[Page-level text extractions]
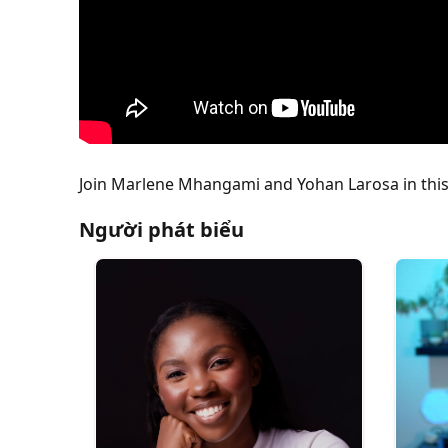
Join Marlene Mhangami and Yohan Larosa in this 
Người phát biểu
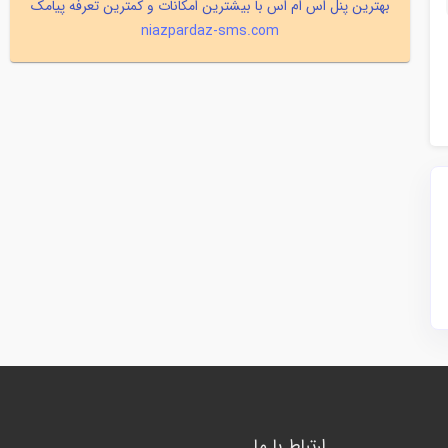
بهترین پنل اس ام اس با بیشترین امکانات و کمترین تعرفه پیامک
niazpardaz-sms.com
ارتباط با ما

==

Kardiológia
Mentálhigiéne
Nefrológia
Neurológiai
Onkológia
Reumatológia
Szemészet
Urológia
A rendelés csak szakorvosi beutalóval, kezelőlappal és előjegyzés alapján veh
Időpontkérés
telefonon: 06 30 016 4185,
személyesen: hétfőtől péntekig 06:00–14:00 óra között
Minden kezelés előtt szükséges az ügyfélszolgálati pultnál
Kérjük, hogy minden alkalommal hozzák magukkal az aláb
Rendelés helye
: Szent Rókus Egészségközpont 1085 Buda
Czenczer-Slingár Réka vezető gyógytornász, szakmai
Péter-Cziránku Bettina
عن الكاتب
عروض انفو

» **How to complete this task**:
Retype the portion of the data above that starts on the line with "Időpontkérés" and finishes on the line with "Czenczer-Slingár Réka vezető", including both of those lines.

» **Written answer**:
Időpontkérés
telefonon: 06 30 016 4185,
személyesen: hétfőtől péntekig 06:00–14:00 óra között
Minden kezelés előtt szükséges az ügyfélszolgálati pultnál
Kérjük, hogy minden alkalommal hozzák magukkal az aláb
Rendelés helye
: Szent Rókus Egészségközpont 1085 Buda
Czenczer-Slingár Réka vezető gyógytornász, szakmai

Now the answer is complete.